• **Your instructions**: In how many lines of the records does the string "لاحظت" appear? State only the number.

-- Provided material follows --

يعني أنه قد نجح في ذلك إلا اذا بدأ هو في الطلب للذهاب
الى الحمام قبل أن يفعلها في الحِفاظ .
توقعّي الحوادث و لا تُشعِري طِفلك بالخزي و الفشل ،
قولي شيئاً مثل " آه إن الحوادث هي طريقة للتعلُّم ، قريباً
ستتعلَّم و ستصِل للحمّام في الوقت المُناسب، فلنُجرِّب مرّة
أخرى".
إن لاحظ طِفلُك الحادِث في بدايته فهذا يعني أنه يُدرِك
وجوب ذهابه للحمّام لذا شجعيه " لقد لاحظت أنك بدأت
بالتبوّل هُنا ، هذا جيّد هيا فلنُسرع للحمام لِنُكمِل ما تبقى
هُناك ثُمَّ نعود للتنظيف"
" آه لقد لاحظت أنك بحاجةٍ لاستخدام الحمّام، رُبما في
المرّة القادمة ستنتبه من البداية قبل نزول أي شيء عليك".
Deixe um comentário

-- Provided material concluded --

• **Reply to the task**: 2